* TO DO: Ignoring the pictures, repeat every entry below exactly as it appears.

* Items from a data source:

○ ○ ○ ○

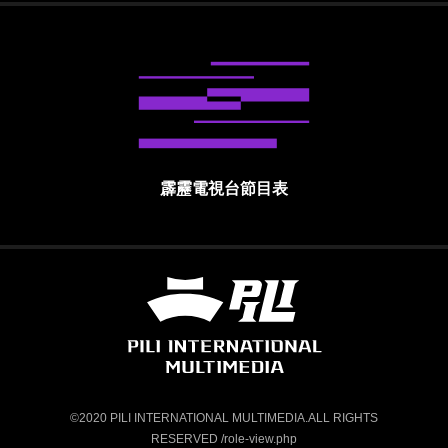
霹靂電視台節目表
霹靂國際多媒體股份有限公司 PILI INTE
©2020 PILI INTERNATIONAL MULTIMEDIA.ALL RIGHTS
RESERVED /role-view.php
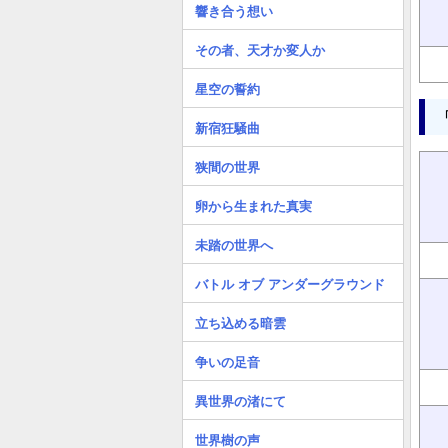
響き合う想い
その者、天才か変人か
星空の誓約
新宿狂騒曲
狭間の世界
卵から生まれた真実
未踏の世界へ
バトル オブ アンダーグラウンド
立ち込める暗雲
争いの足音
異世界の渚にて
世界樹の声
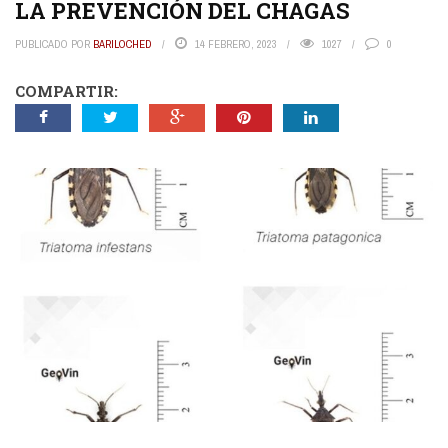
LA PREVENCIÓN DEL CHAGAS
PUBLICADO POR
BARILOCHED
14 FEBRERO, 2023
1027
0
COMPARTIR:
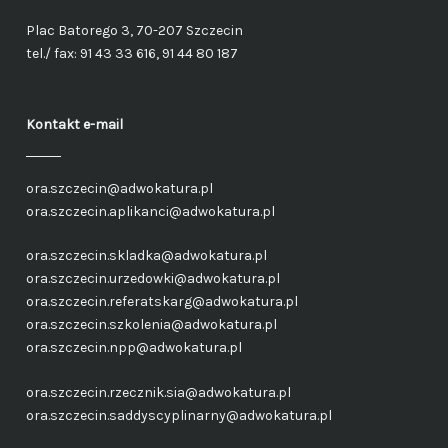
Plac Batorego 3, 70-207 Szczecin
tel./ fax: 91 43 33 616, 91 44 80 187
Kontakt e-mail
ora.szczecin@adwokatura.pl
ora.szczecin.aplikanci@adwokatura.pl
ora.szczecin.skladka@adwokatura.pl
ora.szczecin.urzedowki@adwokatura.pl
ora.szczecin.referatskarg@adwokatura.pl
ora.szczecin.szkolenia@adwokatura.pl
ora.szczecin.npp@adwokatura.pl
ora.szczecin.rzecznik.sia@adwokatura.pl
ora.szczecin.saddyscyplinarny@adwokatura.pl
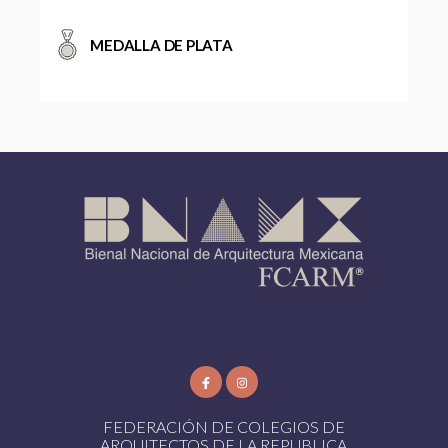
MEDALLA DE PLATA
FEDERACIÓN DE COLEGIOS DE
ARQUITECTOS DE LA REPUBLICA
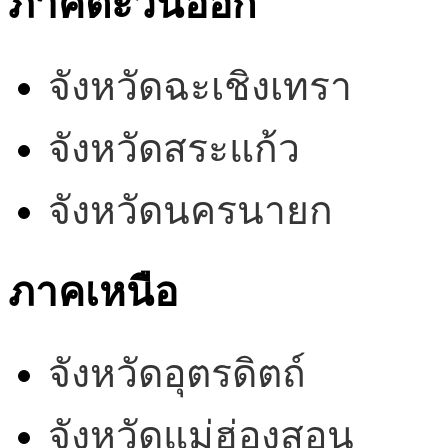
ภาคตะวันออก
จังหวัดฉะเชิงเทรา
จังหวัดสระแก้ว
จังหวัดนครนายก
ภาคเหนือ
จังหวัดอุตรดิตถ์
จังหวัดแม่ฮ่องสอน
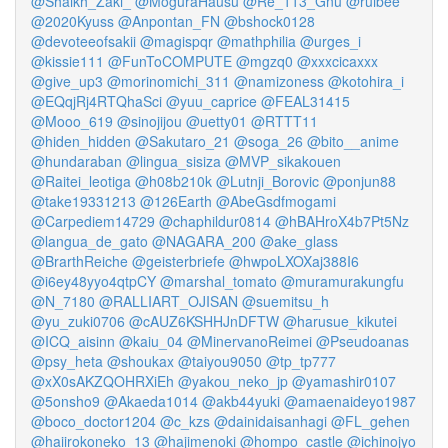
@Shaikh_Zaki_
@MoguraHausu
@Re_113_Gnu
@ruibee
@2020Kyuss
@Anpontan_FN
@bshock0128
@devoteeofsakii
@magispqr
@mathphilia
@urges_i
@kissie111
@FunToCOMPUTE
@mgzq0
@xxxcicaxxx
@give_up3
@morinomichi_311
@namizoness
@kotohira_i
@EQqjRj4RTQhaSci
@yuu_caprice
@FEAL31415
@Mooo_619
@sinojijou
@uetty01
@RTTT11
@hiden_hidden
@Sakutaro_21
@soga_26
@bito__anime
@hundaraban
@lingua_sisiza
@MVP_sikakouen
@Raitei_leotiga
@h08b210k
@Lutnji_Borovic
@ponjun88
@take19331213
@126Earth
@AbeGsdfmogami
@Carpediem14729
@chaphildur0814
@hBAHroX4b7Pt5Nz
@langua_de_gato
@NAGARA_200
@ake_glass
@BrarthReiche
@geisterbriefe
@hwpoLXOXaj388I6
@i6ey48yyo4qtpCY
@marshal_tomato
@muramurakungfu
@N_7180
@RALLIART_OJISAN
@suemitsu_h
@yu_zuki0706
@cAUZ6KSHHJnDFTW
@harusue_kikutei
@ICQ_aisinn
@kaiu_04
@MinervanoReimei
@Pseudoanas
@psy_heta
@shoukax
@taiyou9050
@tp_tp777
@xX0sAKZQOHRXiEh
@yakou_neko_jp
@yamashir0107
@5onsho9
@Akaeda1014
@akb44yuki
@amaenaideyo1987
@boco_doctor1204
@c_kzs
@dainidaisanhagi
@FL_gehen
@haiirokoneko_13
@hajimenoki
@hompo_castle
@ichinojyo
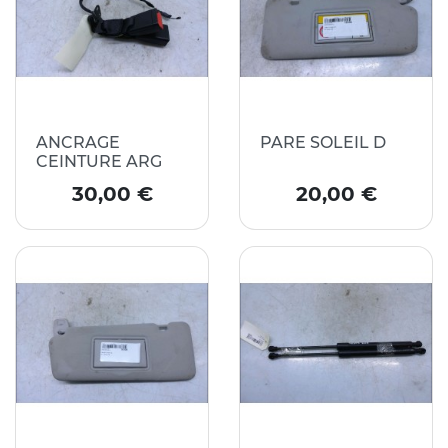
ANCRAGE
PARE SOLEIL D
CEINTURE ARG
Prix
Prix
30,00 €
20,00 €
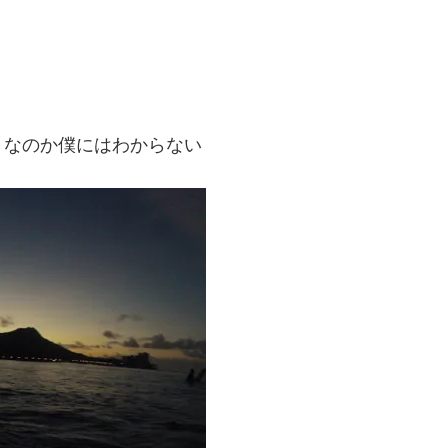
うなのか僕にはわからない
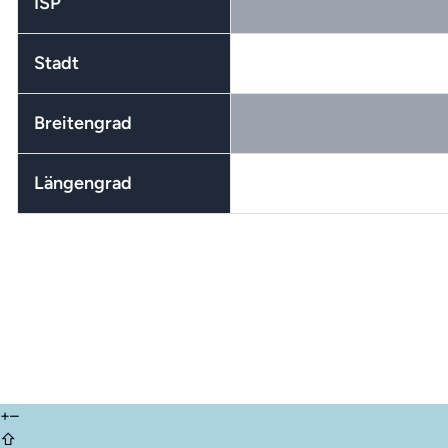
ISP
Stadt
Breitengrad
Längengrad
+
–
⇧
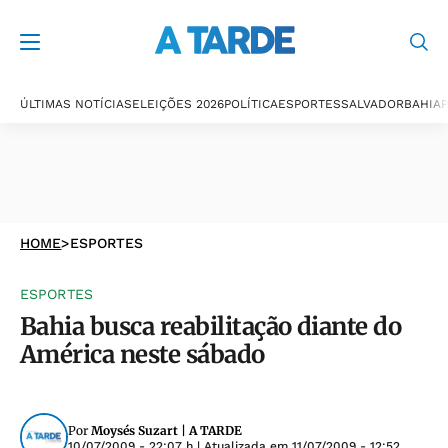
ÚLTIMAS NOTÍCIAS
ELEIÇÕES 2026
POLÍTICA
ESPORTES
SALVADOR
BAHIA
P
HOME
>
ESPORTES
ESPORTES
Bahia busca reabilitação diante do
América neste sábado
Por
Moysés Suzart | A TARDE
10/07/2009 - 22:07 h
| Atualizada em
11/07/2009 - 12:52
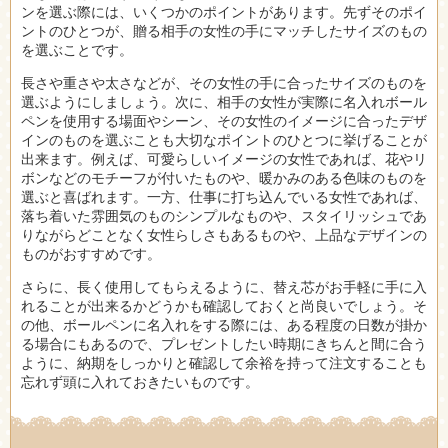
ンを選ぶ際には、いくつかのポイントがあります。先ずそのポイ
ントのひとつが、贈る相手の女性の手にマッチしたサイズのもの
を選ぶことです。
長さや重さや太さなどが、その女性の手に合ったサイズのものを
選ぶようにしましょう。次に、相手の女性が実際に名入れボール
ペンを使用する場面やシーン、その女性のイメージに合ったデザ
インのものを選ぶことも大切なポイントのひとつに挙げることが
出来ます。例えば、可愛らしいイメージの女性であれば、花やリ
ボンなどのモチーフが付いたものや、暖かみのある色味のものを
選ぶと喜ばれます。一方、仕事に打ち込んでいる女性であれば、
落ち着いた雰囲気のものシンプルなものや、スタイリッシュであ
りながらどことなく女性らしさもあるものや、上品なデザインの
ものがおすすめです。
さらに、長く使用してもらえるように、替え芯がお手軽に手に入
れることが出来るかどうかも確認しておくと尚良いでしょう。そ
の他、ボールペンに名入れをする際には、ある程度の日数が掛か
る場合にもあるので、プレゼントしたい時期にきちんと間に合う
ように、納期をしっかりと確認して余裕を持って注文することも
忘れず頭に入れておきたいものです。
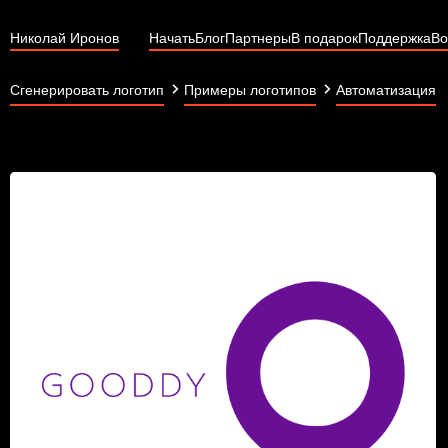
Николай Иронов
Начать
Блог
Партнеры
В подарок
Поддержка
Во
Сгенерировать логотип
Примеры логотипов
Автоматизация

○ ○ ○ ○

* REPLY TO THE TASK:
霹靂電視台節目表
霹靂國際多媒體股份有限公司 PILI INTE
©2020 PILI INTERNATIONAL MULTIMEDIA.ALL RIGHTS
RESERVED /role-view.php
響き合う想い
その者、天才か変人か
星空の誓約
新宿狂騒曲
狭間の世界
卵から生まれた真実
未踏の世界へ
バトル オブ アンダーグラウンド
立ち込める暗雲
争いの足音
異世界の渚にて
世界樹の声
LA PREVENCIÓN DEL CHAGAS
PUBLICADO POR
BARILOCHED
14 FEBRERO, 2023
1027
0
COMPARTIR:
Plac Batorego 3, 70-207 Szczecin
tel./ fax: 91 43 33 616, 91 44 80 187
Kontakt e-mail
ora.szczecin@adwokatura.pl
ora.szczecin.aplikanci@adwokatura.pl
ora.szczecin.skladka@adwokatura.pl
ora.szczecin.urzedowki@adwokatura.pl
ora.szczecin.referatskarg@adwokatura.pl
ora.szczecin.szkolenia@adwokatura.pl
ora.szczecin.npp@adwokatura.pl
ora.szczecin.rzecznik.sia@adwokatura.pl
ora.szczecin.saddyscyplinarny@adwokatura.pl
MEDALLA DE PLATA
FEDERACIÓN DE COLEGIOS DE
ARQUITECTOS DE LA REPUBLICA
ภาคตะวันออก
จังหวัดฉะเชิงเทรา
จังหวัดสระแก้ว
จังหวัดนครนายก
ภาคเหนือ
จังหวัดอุตรดิตถ์
จังหวัดแม่ฮ่องสอน
@Shaikh_Zaki_
@MoguraHausu
@Re_113_Gnu
@ruibee
@2020Kyuss
@Anpontan_FN
@bshock0128
@devoteeofsakii
@magispqr
@mathphilia
@urges_i
@kissie111
@FunToCOMPUTE
@mgzq0
@xxxcicaxxx
@give_up3
@morinomichi_311
@namizoness
@kotohira_i
@EQqjRj4RTQhaSci
@yuu_caprice
@FEAL31415
@Mooo_619
@sinojijou
@uetty01
@RTTT11
@hiden_hidden
@Sakutaro_21
@soga_26
@bito__anime
@hundaraban
@lingua_sisiza
@MVP_sikakouen
@Raitei_leotiga
@h08b210k
@Lutnji_Borovic
@ponjun88
@take19331213
@126Earth
@AbeGsdfmogami
@Carpediem14729
@chaphildur0814
@hBAHroX4b7Pt5Nz
@langua_de_gato
@NAGARA_200
@ake_glass
@BrarthReiche
@geisterbriefe
@hwpoLXOXaj388I6
@i6ey48yyo4qtpCY
@marshal_tomato
@muramurakungfu
@N_7180
@RALLIART_OJISAN
@suemitsu_h
@yu_zuki0706
@cAUZ6KSHHJnDFTW
@harusue_kikutei
@ICQ_aisinn
@kaiu_04
@MinervanoReimei
@Pseudoanas
@psy_heta
@shoukax
@taiyou9050
@tp_tp777
@xX0sAKZQOHRXiEh
@yakou_neko_jp
@yamashir0107
@5onsho9
@Akaeda1014
@akb44yuki
@amaenaideyo1987
@boco_doctor1204
@c_kzs
@dainidaisanhagi
@FL_gehen
@haiirokoneko_13
@hajimenoki
@hompo_castle
@ichinojyo
ANCRAGE
PARE SOLEIL D
CEINTURE ARG
Prix
Prix
30,00 €
20,00 €
うなのか僕にはわからない
ISP
Stadt
Breitengrad
Längengrad
+
–
⇧
ÚLTIMAS NOTÍCIAS
ELEIÇÕES 2026
POLÍTICA
ESPORTES
SALVADOR
BAHIA
P
HOME
>
ESPORTES
ESPORTES
Bahia busca reabilitação diante do
América neste sábado
Por
Moysés Suzart | A TARDE
10/07/2009 - 22:07 h
| Atualizada em
11/07/2009 - 12:52
ンを選ぶ際には、いくつかのポイントがあります。先ずそのポイ
ントのひとつが、贈る相手の女性の手にマッチしたサイズのもの
を選ぶことです。
長さや重さや太さなどが、その女性の手に合ったサイズのものを
選ぶようにしましょう。次に、相手の女性が実際に名入れボール
ペンを使用する場面やシーン、その女性のイメージに合ったデザ
インのものを選ぶことも大切なポイントのひとつに挙げることが
出来ます。例えば、可愛らしいイメージの女性であれば、花やリ
ボンなどのモチーフが付いたものや、暖かみのある色味のものを
選ぶと喜ばれます。一方、仕事に打ち込んでいる女性であれば、
落ち着いた雰囲気のものシンプルなものや、スタイリッシュであ
りながらどことなく女性らしさもあるものや、上品なデザインの
ものがおすすめです。
さらに、長く使用してもらえるように、替え芯がお手軽に手に入
れることが出来るかどうかも確認しておくと尚良いでしょう。そ
の他、ボールペンに名入れをする際には、ある程度の日数が掛か
る場合にもあるので、プレゼントしたい時期にきちんと間に合う
ように、納期をしっかりと確認して余裕を持って注文することも
忘れず頭に入れておきたいものです。
Николай Иронов
Начать
Блог
Партнеры
В подарок
Поддержка
Во
Сгенерировать логотип
Примеры логотипов
Автоматизация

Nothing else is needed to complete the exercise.